Poésie / Poémes d'Paul Verlaine





Alors qu'il n'a pas encore complètement achevé les Odes en son honneur, Verlaine entreprend d'écrire un second livre dédié à Philomène. Il le commence en août 1892, alors qu'il se trouve à l'hôpital Broussais. L'élégie 1 parait le 2 septembre, les élégies II et III le 9 et le 30 octobre dans le supplément littéraire de L'Echo de Paris. A la fin de l'année, l'ouvrage est achevé. Il paraît, chez Léon Vanier, en mai 1893.

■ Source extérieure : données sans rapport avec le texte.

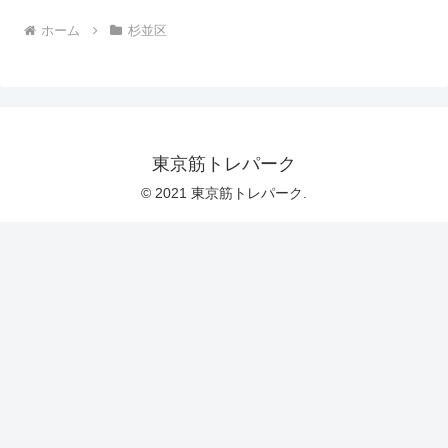
ホーム
杉並区
東京筋トレパーク
© 2021 東京筋トレパーク.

Depuis longtemps, Verlaine avait l'intention d'écrire des élégies. Dès octobre 1887, il avait demandé à Jules Tellier de lui envoyer les ouvres de Catulle, Tibulle et Properce. D'autre part, il formait le projet de traduire Ovide en français. Si l'on néglige quelques pièces où il peint des scènes domestiques avec quelque complaisance pour le sordide et les amours de rencontre (VII, VIII), dans la plupart de ces poèmes Verlaine atteint le ton de l'élégie. Poème tendre et mélancolique, l'élégie chante les joies et surtout les tristesses de l'amour ; l'expression des sentiments intimes s'y allie à un art très subtil, où le ton familier, voire badin, de la conversation cache un grand raffinement de la forme. Verlaine évoque sa destinée tumultueuse et hasardeuse ; tantôt, d'une belle générosité, il s'élance vers le bien ; tantôt, il laisse apercevoir son air de « pitre » ou de « vaurien ». Le malheur l'a fait beaucoup souffrir et il a sombré dans un naufrage qui dure encore. Philomène a eu une destinée comparable. Elle a vécu une grande passion, qui s'est mal terminée et en conserve « le vertige et le goût du néant » (V). Ils ont su tous les deux unir leurs souffrances et peuvent envisager un avenir plus calme :



Opposant cordialement aux sorts contraires

La résignation de l'ultime amitié

(V)



Verlaine songe avec émotion au soir où débuta leur liaison : dans un cabaret, au son de l'accordéon, Philomène lui apparut et l'éblouit par sa gaieté et son entrain. Désormais, elle représente tout pour lui. Le poète entend chanter cette femme qu'il aime : son visage enfantin, ses mains « longues et blanches » (VI), son sourire. Trop âgé pour devenir le page de sa châtelaine, il désire être son écuyer, son « chanteur familier » (1), ou encore le sorcier qui l'envoûte, le moine confesseur, le protecteur :



L'archer, enfin, qui veille au créneau de la tour,

Châtelaine de mes domaines de Bohème.

(I)



Cet amour lui permet d'oublier le passé et son cortège de misères. Maintenant, il a trouvé le port, où l'on goûte la douceur de l'amour. Il rêve d'une affection où la tendresse l'emporte sur la passion, d'une « pure amitié ». Le ton des Élégies reste simple ; Verlaine y exprime directement son âme, y avoue ses faiblesses et ses insuffisances, mais aussi son désir d'une vie tranquille, sa nostalgie de pureté et de paix intérieure. Les Élégies sont écrites en alexandrins ; mais Verlaine en renouvelle l'art par un usage savant des coupes :



Mon cour tendre, indolent et fol, et puis cruel 3 / 5 / 4 (V)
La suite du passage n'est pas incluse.